A fixture at the North Dakota Legislative Council who arrived just after the state's unsuccessful 1972 vote on a new state constitution has called it a career.
Jay Buringrud, director of the agency's Legal Services Division, stepped down Thursday after 42 years with the Legislative Council after recently filing a letter tendering his resignation.
A Hillsboro native, Buringrud graduated from the North Dakota State University in 1969 and University of North Dakota School of Law in 1972.
The 1972 state constitutional convention had occurred in early 1972. Buringrud was hired by Legislative Council tasked with overseeing revisions to the constitution if it passed.
"(I was) hired for a nine-month stint," Buringrud said.
Buringrud's position had been funded by the Legislature in anticipation that the new constitution would pass. It failed in April 1972, prior to his arrival to the office in July.
Buringrud worked the time he'd been hired for and stayed on at Legislative Council. The rest is history.
He was promoted to code adviser in 1975. From 1983 to 2008 he served as assistant director in the office, when the agency was split into divisions. Buringrud oversaw the Legal Services Division until Thursday.
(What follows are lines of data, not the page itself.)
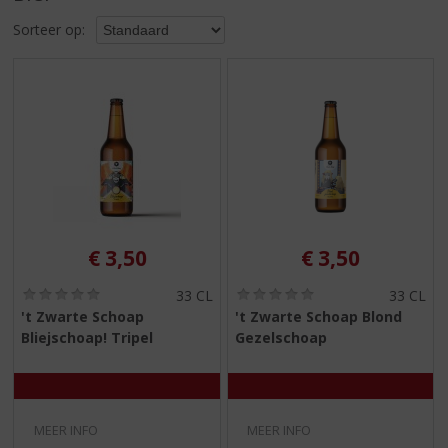
S
p
Sorteer op:
r
i
n
g
n
a
a
r
d
e
€
3,50
€
3,50
n
a
(
(
33 CL
33 CL
v
0
0
't Zwarte Schoap
't Zwarte Schoap Blond
i
,
,
Bliejschoap! Tripel
Gezelschoap
g
0
0
/
/
a
5
5
t
)
)
i
e
MEER INFO
MEER INFO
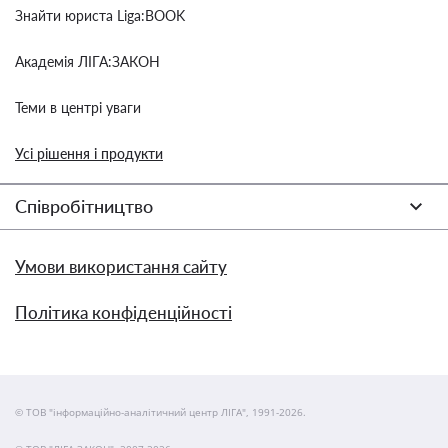
Знайти юриста Liga:BOOK
Академія ЛІГА:ЗАКОН
Теми в центрі уваги
Усі рішення і продукти
Співробітництво
Умови використання сайту
Політика конфіденційності
© ТОВ "інформаційно-аналітичний центр ЛІГА", 1991-2026.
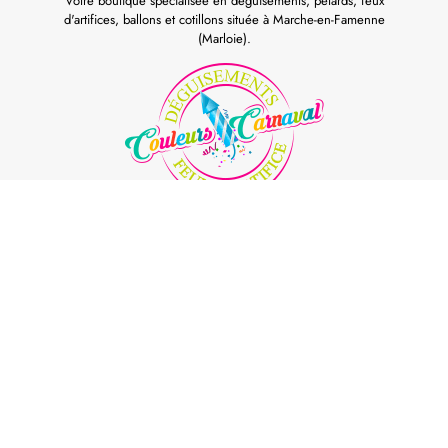
Votre boutique spécialisée en déguisements, pétards, feux
d'artifices, ballons et cotillons située à Marche-en-Famenne
(Marloie).
©Couleurs Carnaval all rights reserved. Powered by
Red Genius
Conditions générales de vente
Conditions d’utilisation & vie privée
One thing he said he was proud of while serving as code adviser was having compiled all different state agency rules and codified them into the North Dakota Administrative Code. He also had received special legislative authority to rearrange, renumber the provisions and publish the state constitution.
The job has largely stayed the same although the tools with which the job is done have evolved enormously, he said.
"The technology has really taken over" Buringrud said.
Buringrud said technology has streamlined the process of researching and revising bill drafts, code and coordinating with lawmakers.
Being with staff and being involved in the process is what he]ll miss most, he said.
Another thing he'll miss is the picking through the nuts and bolts of legal writing.
"I like to know what the laws are. I]m more of a writing, statutory construction type attorney," Buringrud said.
Retired agency director John Olsrud, who worked with Buringrud from the time of his hire until his own retirement several years ago, praised Buringrud's service.
"One area in which he excelled was in mastering legislative rules," Olsrud said via email. "When a leader, especially majority leaders, needed help during a sensitive debate on the floor it was not unusual to see Jay being called in for a consultation. Jay will be hard to replace."
Buringrud said he'll remain in Bismarck with his family and plans to spend time working with several fraternal organizations he's involved with.